◆ **Exercise instructions**: Hunt for the word "Manuel" across the entries below, copying each line that holds it.

(Beginning of Data shown)

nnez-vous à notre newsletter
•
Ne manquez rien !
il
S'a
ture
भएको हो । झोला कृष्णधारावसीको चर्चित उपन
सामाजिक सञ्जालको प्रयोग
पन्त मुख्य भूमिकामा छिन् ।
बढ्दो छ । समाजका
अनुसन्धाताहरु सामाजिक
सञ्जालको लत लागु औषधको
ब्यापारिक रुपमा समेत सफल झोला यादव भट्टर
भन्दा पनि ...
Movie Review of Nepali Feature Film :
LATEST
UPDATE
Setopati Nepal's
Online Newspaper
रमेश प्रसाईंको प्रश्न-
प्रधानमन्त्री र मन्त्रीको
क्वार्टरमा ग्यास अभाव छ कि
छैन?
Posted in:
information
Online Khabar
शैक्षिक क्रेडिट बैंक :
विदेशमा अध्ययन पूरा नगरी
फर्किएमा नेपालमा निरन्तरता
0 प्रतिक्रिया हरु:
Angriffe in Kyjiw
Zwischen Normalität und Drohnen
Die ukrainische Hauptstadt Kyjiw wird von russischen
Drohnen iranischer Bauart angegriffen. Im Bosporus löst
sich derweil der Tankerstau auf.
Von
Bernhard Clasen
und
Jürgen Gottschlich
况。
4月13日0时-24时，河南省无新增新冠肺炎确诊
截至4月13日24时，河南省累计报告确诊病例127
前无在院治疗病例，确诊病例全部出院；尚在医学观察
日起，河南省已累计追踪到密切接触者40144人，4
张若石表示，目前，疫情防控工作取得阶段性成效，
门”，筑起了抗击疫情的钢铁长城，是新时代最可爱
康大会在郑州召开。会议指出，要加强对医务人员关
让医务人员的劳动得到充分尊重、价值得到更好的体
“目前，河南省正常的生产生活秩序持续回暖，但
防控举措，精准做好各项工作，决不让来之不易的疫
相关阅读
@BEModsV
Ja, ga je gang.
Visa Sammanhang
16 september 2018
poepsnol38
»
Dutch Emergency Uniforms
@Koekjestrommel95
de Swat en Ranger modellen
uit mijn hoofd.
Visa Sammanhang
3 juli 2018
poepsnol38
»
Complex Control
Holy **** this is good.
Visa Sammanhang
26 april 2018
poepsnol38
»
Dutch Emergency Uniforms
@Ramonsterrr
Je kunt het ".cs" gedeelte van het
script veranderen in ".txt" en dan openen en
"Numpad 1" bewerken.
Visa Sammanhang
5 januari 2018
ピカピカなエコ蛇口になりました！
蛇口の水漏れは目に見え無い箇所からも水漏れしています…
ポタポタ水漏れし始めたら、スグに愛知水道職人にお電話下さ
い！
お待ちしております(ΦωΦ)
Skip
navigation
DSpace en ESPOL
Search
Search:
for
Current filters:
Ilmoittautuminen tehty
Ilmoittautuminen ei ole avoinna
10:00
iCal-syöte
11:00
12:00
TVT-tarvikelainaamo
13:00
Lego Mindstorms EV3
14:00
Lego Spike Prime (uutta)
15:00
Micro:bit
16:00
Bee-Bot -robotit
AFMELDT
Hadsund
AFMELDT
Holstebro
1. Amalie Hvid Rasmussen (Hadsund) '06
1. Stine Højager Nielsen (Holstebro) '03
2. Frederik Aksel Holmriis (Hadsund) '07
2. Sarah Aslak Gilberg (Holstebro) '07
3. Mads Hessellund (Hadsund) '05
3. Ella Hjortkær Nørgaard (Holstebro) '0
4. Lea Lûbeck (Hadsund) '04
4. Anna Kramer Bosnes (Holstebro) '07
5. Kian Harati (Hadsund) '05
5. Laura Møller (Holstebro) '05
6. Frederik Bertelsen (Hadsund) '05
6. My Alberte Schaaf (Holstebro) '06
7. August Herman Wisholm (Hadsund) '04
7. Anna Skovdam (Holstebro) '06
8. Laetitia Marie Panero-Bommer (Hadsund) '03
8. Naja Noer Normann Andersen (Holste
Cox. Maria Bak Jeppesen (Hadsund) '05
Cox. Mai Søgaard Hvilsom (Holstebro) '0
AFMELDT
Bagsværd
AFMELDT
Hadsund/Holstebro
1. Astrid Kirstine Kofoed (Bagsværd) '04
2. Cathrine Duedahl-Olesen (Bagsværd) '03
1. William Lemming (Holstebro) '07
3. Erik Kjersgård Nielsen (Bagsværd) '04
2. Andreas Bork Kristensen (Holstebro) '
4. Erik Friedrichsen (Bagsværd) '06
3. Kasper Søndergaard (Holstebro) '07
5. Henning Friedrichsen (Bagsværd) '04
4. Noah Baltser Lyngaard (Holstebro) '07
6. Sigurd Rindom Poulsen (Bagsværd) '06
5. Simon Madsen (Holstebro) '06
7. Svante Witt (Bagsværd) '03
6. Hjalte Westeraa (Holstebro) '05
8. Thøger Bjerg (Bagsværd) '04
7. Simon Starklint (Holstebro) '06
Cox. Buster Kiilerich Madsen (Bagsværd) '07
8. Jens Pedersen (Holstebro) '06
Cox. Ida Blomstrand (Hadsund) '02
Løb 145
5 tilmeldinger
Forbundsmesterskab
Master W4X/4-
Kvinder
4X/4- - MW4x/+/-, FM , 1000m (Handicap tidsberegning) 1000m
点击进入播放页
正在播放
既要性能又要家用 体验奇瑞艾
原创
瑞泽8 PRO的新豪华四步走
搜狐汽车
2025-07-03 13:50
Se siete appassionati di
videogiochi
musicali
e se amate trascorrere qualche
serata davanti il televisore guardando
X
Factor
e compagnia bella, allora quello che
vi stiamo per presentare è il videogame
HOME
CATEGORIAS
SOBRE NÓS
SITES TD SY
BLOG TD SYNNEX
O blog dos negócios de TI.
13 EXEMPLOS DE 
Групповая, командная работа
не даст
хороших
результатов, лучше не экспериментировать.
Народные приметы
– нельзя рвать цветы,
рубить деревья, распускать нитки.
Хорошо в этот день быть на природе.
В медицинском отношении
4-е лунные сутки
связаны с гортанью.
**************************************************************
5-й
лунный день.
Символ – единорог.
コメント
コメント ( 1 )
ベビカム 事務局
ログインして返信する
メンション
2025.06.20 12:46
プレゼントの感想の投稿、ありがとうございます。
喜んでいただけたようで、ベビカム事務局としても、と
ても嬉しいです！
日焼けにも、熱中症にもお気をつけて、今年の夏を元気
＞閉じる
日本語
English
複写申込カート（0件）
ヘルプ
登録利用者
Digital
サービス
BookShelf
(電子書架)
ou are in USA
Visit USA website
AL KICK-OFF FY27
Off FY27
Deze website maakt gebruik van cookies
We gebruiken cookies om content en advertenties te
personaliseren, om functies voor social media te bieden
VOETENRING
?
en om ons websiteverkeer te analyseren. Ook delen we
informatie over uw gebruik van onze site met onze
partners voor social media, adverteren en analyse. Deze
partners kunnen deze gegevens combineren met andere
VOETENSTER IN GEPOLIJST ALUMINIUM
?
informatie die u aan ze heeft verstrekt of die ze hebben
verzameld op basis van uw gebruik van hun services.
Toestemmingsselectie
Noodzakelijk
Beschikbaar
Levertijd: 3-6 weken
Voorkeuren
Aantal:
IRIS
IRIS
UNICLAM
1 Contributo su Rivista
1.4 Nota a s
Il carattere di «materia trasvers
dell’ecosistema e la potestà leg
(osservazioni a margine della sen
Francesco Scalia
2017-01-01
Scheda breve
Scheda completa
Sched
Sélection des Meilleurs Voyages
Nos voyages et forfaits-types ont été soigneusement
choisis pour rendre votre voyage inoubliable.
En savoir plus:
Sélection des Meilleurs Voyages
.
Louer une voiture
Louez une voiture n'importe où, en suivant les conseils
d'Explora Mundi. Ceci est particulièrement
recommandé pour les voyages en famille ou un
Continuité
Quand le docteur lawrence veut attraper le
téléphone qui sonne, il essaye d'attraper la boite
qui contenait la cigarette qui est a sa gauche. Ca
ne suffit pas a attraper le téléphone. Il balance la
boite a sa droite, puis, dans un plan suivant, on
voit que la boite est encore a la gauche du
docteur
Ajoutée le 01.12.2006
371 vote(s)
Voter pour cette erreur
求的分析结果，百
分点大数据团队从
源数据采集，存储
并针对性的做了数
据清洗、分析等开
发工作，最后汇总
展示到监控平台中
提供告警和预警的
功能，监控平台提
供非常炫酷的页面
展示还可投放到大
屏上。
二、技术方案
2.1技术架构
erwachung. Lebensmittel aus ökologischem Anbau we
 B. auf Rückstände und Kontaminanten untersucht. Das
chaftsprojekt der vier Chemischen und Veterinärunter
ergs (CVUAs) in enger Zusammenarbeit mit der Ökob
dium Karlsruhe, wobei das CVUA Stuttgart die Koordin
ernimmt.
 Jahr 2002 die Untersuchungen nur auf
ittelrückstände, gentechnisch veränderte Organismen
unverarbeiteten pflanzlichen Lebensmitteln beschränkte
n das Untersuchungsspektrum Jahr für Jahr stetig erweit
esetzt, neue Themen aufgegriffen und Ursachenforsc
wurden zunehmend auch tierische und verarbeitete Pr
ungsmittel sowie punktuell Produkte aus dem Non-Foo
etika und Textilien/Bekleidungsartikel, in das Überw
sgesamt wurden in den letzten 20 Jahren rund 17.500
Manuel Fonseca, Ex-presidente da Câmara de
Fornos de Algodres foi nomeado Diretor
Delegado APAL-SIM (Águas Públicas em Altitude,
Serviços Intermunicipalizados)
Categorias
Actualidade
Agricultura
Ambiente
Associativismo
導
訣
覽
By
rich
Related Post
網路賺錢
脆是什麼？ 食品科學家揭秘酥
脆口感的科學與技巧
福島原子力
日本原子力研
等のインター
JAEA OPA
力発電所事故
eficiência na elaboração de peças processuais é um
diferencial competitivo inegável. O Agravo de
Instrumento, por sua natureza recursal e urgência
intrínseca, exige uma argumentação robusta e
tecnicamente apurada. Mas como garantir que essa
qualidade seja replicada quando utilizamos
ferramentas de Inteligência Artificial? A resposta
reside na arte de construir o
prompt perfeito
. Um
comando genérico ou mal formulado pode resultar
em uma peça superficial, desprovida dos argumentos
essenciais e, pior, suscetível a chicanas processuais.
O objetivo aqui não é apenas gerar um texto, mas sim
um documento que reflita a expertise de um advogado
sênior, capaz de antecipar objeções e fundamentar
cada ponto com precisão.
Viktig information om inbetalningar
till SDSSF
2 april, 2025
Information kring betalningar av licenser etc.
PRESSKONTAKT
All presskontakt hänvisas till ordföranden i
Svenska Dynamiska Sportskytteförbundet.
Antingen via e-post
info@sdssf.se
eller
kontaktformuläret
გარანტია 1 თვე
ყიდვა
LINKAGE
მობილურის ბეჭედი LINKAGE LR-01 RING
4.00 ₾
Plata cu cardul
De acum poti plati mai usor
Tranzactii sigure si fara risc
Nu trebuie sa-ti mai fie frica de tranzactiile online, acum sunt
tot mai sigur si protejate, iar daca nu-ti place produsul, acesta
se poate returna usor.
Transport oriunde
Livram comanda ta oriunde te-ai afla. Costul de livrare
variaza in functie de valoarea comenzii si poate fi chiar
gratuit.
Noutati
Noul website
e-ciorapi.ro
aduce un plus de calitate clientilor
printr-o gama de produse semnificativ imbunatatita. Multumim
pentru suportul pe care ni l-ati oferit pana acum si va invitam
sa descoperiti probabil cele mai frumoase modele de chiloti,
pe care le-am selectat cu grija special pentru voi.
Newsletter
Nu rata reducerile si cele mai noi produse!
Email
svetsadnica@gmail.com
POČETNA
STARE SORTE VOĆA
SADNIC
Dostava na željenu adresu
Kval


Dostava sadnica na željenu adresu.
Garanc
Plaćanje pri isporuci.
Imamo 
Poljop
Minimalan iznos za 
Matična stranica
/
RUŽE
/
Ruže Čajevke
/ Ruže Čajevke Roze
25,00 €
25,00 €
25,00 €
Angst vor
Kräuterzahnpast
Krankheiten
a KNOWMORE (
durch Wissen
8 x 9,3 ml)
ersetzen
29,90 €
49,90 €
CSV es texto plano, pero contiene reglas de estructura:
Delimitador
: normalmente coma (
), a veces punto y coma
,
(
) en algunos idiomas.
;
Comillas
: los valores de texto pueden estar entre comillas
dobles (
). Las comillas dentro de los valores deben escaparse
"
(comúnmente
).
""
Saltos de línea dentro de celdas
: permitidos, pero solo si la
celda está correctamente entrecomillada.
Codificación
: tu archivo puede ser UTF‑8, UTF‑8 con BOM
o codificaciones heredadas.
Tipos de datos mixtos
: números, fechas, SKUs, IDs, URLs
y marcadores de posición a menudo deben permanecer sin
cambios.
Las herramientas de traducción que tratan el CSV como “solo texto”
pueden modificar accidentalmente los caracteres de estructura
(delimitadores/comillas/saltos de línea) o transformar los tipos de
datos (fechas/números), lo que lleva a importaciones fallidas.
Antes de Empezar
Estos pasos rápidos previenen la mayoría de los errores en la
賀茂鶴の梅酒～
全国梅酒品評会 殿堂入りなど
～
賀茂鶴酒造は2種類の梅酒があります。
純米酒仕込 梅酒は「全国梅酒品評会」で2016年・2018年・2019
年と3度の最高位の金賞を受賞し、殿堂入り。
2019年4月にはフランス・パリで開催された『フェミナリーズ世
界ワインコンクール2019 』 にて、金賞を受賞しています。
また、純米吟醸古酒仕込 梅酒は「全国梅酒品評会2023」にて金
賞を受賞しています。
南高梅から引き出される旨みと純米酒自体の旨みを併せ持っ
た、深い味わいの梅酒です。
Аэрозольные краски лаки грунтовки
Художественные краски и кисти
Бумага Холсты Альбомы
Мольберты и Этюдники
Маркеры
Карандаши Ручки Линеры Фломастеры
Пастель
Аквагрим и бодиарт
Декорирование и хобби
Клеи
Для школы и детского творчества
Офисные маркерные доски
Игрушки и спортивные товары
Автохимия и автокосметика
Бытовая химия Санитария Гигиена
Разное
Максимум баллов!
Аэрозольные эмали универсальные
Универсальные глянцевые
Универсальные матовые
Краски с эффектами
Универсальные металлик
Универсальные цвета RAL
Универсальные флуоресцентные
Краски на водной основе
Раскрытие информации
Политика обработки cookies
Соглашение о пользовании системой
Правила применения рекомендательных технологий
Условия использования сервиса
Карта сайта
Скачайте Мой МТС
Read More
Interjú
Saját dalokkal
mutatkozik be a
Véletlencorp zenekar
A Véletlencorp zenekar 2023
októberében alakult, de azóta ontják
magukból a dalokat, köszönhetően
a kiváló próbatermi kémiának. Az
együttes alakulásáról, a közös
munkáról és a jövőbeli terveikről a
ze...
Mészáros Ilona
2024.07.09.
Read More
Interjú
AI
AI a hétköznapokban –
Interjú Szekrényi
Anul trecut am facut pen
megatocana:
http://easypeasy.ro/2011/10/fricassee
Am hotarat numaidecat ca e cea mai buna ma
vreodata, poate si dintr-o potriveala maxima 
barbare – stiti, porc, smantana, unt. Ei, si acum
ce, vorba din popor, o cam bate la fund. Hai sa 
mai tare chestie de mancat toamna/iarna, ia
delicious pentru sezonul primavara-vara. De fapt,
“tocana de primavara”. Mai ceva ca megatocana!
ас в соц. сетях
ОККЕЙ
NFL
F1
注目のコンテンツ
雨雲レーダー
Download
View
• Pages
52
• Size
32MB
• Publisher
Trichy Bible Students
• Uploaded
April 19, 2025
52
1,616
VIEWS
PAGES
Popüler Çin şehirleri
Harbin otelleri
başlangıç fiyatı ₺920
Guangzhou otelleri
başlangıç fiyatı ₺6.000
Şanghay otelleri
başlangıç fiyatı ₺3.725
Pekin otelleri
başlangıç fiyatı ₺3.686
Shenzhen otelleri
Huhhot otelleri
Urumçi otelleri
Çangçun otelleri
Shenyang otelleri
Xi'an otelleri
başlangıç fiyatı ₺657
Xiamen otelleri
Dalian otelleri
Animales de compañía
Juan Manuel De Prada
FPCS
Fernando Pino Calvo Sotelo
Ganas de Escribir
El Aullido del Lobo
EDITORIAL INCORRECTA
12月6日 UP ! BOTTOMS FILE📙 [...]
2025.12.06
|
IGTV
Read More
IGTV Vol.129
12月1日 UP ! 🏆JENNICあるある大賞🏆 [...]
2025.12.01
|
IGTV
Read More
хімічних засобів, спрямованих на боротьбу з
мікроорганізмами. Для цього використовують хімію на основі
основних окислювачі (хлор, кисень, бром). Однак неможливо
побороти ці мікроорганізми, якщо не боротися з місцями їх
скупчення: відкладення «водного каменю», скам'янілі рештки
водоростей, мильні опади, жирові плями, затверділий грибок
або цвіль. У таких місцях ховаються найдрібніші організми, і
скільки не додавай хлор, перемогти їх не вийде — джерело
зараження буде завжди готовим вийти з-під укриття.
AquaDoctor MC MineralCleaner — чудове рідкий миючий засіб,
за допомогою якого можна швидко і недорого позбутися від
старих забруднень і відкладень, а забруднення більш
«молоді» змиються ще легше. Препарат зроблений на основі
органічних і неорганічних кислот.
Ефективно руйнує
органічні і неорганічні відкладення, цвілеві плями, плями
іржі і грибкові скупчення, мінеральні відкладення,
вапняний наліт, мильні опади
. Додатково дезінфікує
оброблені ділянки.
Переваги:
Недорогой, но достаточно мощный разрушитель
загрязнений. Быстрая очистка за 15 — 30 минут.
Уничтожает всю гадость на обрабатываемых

(End of Data shown)

◆ **Task output**:
Manuel Fonseca, Ex-presidente da Câmara de
Juan Manuel De Prada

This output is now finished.